Assigned task: Set down again each entry exactly as it reads, pictures excluded.

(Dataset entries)
=======

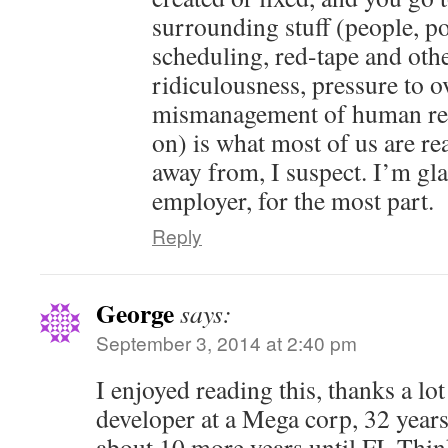
surrounding stuff (people, pol
scheduling, red-tape and oth
ridiculousness, pressure to o
mismanagement of human res
on) is what most of us are rea
away from, I suspect. I’m gl
employer, for the most part.
Reply
George
says:
September 3, 2014 at 2:40 pm
I enjoyed reading this, thanks a lot
developer at a Mega corp, 32 years
about 10 more years until FI. Thin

=======

Response:
surrounding stuff (people, pol
scheduling, red-tape and oth
ridiculousness, pressure to o
mismanagement of human res
on) is what most of us are rea
away from, I suspect. I’m gl
employer, for the most part.
Reply
George
says:
September 3, 2014 at 2:40 pm
I enjoyed reading this, thanks a lot
developer at a Mega corp, 32 years
about 10 more years until FI. Thin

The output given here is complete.